Die AFLE arbeitet mit strukturierten Leitungsgremien, die die Entscheidungsfindung in der gesamten Liga unterstützen. Dazu gehören ein Verwaltungsrat, Arbeitsgruppen und ein Beraterausschuss. Die Teams haben vollständigen Einblick in die Abläufe und Entscheidungsprozesse der Liga. Sie können Prozesse überprüfen, Fragen stellen und bei Bedarf unabhängige Berater hinzuziehen. Externe Experten können die Teams unterstützen, wobei die Kosten von der Liga übernommen werden.
Die Teams der AFLE erhalten 325.000 € pro Saison für die ersten beiden Spielzeiten. Diese finanzielle Unterstützung ist allerdings kein Kredit und muss nicht zurückgezahlt werden. Die finanzielle Unterstützung wird vollständig vom Investor finanziert und soll den Teams helfen, in der frühen Entwicklungsphase der Liga stabile Strukturen aufzubauen.

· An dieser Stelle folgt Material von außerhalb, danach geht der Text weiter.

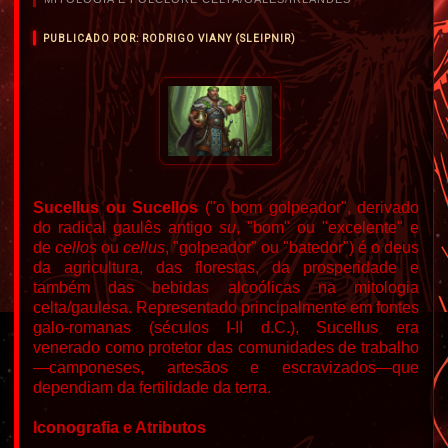
PUBLICADO POR: RODRIGO VIANY (SLEIPNIR)
Sucellus ou Sucellos
("o bom golpeador", derivado
do radical gaulês antigo
su
, "bom" ou "excelente" e
de
cellos
ou
cellus
, "golpeador" ou "batedor") é o deus
da agricultura, das florestas, da prosperidade e
também das bebidas alcoólicas na
mitologia
celta/gaulesa.
Representado principalmente em fontes
galo-romanas (séculos I-II d.C.), Sucellus era
venerado como protetor das comunidades de trabalho
—camponeses, artesãos e escravizados—que
dependiam da fertilidade da terra.
Iconografia e Atributos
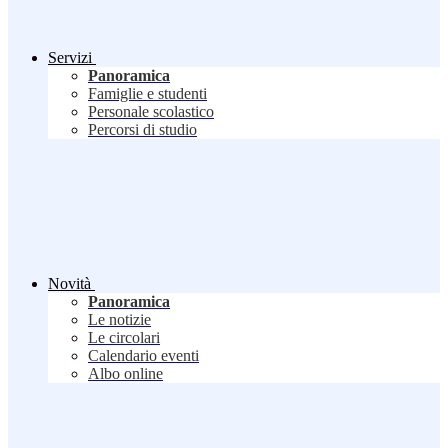
Servizi
Panoramica
Famiglie e studenti
Personale scolastico
Percorsi di studio
Novità
Panoramica
Le notizie
Le circolari
Calendario eventi
Albo online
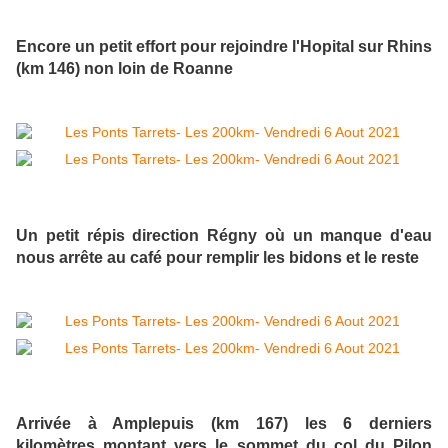
Encore un petit effort pour rejoindre l'Hopital sur Rhins
(km 146) non loin de Roanne
Un petit répis direction Régny où un manque d'eau
nous arrête au café pour remplir les bidons et le reste
Arrivée à Amplepuis (km 167) les 6 derniers
kilomètres montant vers le sommet du col du Pilon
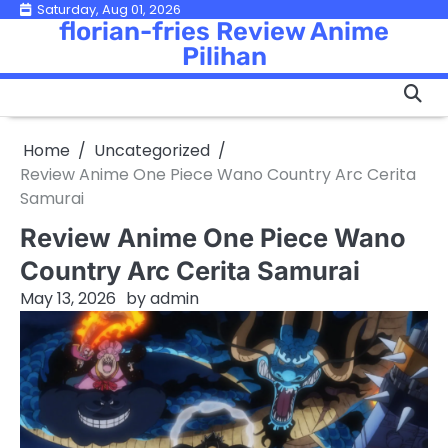
Skip
Saturday, Aug 01, 2026
florian-fries Review Anime
to
Pilihan
content
Home
Uncategorized
Review Anime One Piece Wano Country Arc Cerita
Samurai
Review Anime One Piece Wano
Country Arc Cerita Samurai
May 13, 2026
by
admin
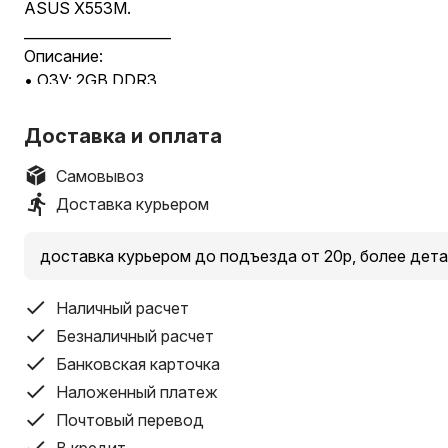
ASUS X553M.
_____________________
Описание:
• ОЗУ: 2GB DDR3.
• Процессор: Intel(R) Pentium(R) N3540 2.20GHz.
• Видеокарта: Intel(R) HD Graphics.
Доставка и оплата
• Накопитель: SSD 256GB.
"Износ Аккумулятора 50%".
Самовывоз
_____________________
Доставка курьером
Комплектация:
Зарядное устройство.
доставка курьером до подъезда от 20р, более дета
_____________________
Гарантия:
Наличный расчет
• На мобильные телефоны до Двух недель.
Безналичный расчет
• На другую технику до Одного месяца.
Банковская карточка
_____________________
Возможна покупка в рассрочку:
Наложенный платеж
• Халва на 3-6 месяца.
Почтовый перевод
• Карта покупок на 4 месяцев.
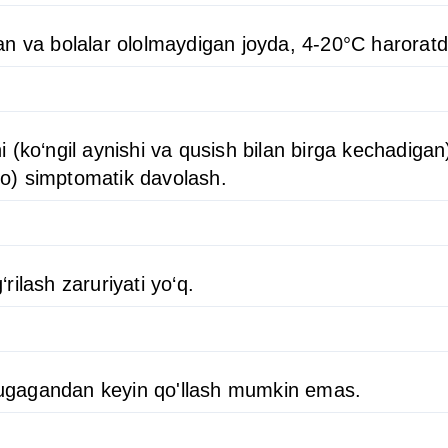
an va bolalar ololmaydigan joyda, 4-20°C harorat
(ko‘ngil aynishi va qusish bilan birga kechadigan)
igo) simptomatik davolash.
ilash zaruriyati yo‘q.
i tugagandan keyin qo'llash mumkin emas.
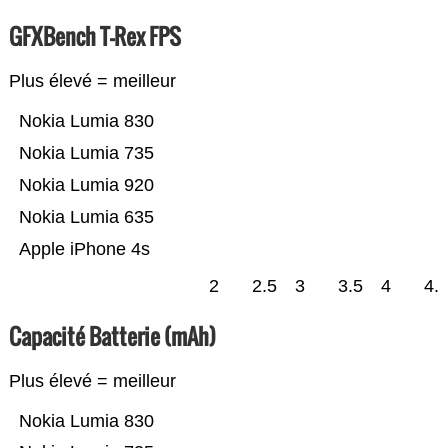
GFXBench T-Rex FPS
Plus élevé = meilleur
Nokia Lumia 830
Nokia Lumia 735
Nokia Lumia 920
Nokia Lumia 635
Apple iPhone 4s
2
2.5
3
3.5
4
4.
Capacité Batterie (mAh)
Plus élevé = meilleur
Nokia Lumia 830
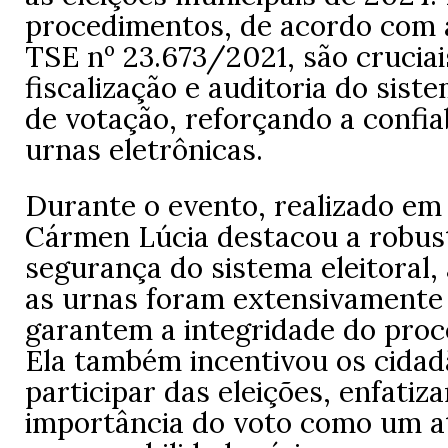
procedimentos, de acordo com 
TSE nº 23.673/2021, são cruciai
fiscalização e auditoria do sist
de votação, reforçando a confia
urnas eletrônicas.
Durante o evento, realizado em 
Cármen Lúcia destacou a robus
segurança do sistema eleitoral,
as urnas foram extensivamente 
garantem a integridade do proce
Ela também incentivou os cidad
participar das eleições, enfatiz
importância do voto como um a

In Zukunft sollen 75 Prozent der Einnahmen der Liga direkt an die Teams gehen. Der Investor beteiligt sich mit insgesamt zwölf Millionen Euro und trägt das gesamte finanzielle Risiko. Die Teams haben keine finanziellen Verpflichtungen und müssen niemals investieren. Der sportliche Betrieb und die Finanzierung sind bewusst als getrennte Einheiten strukturiert.
Das vollständige Statement der AFLE
Am Freitagmittag veröffentlichte die AFLE folgendes Statement auf Social Media:
We know you have questions. So let’s give you some answers.
We are a team-owned league.
The AFLE is organized as an association, which means the league is legally structured as a member-based organization. Only the participating teams are member of this association. In practice, this means the teams collectively own and govern the league. Sporting rules, competition formats and regulatory decisions are made internally by the franchises themselves.
How decisions are made
The AFLE operates with structured governance bodies that support decision-making across the league. These include a board of governors, working groups and an advisory committee. Teams have full insights into league operations and decision process. They can review, ask questions and bring in independent advisors if needed. External experts can support teams and their costs are covered by the league.
Guaranteed team support
Each team receives 325.000 Euro per season during the first tow years of competition. These payments are not loans and do not need to be repaid. This financial support is fully funded by the investor and is designed to help teams build stable structures during the league’s early development phase.
Long-term financial model
Around 75 percent of league revenues are planned to go directly to the teams in the long term. The investor contributes a total of 12 million euros and carries the full financial risk. Teams have no financial liabilities and are never required to invest. Sporting operations and financing are intentionally structured as separate entities.
We stand for
Transparency, team participation and sustainable growth for football in Europe. We are committed to open dialogue and continuous improvement. Building football in Europe is a journey; and we appreciate your support.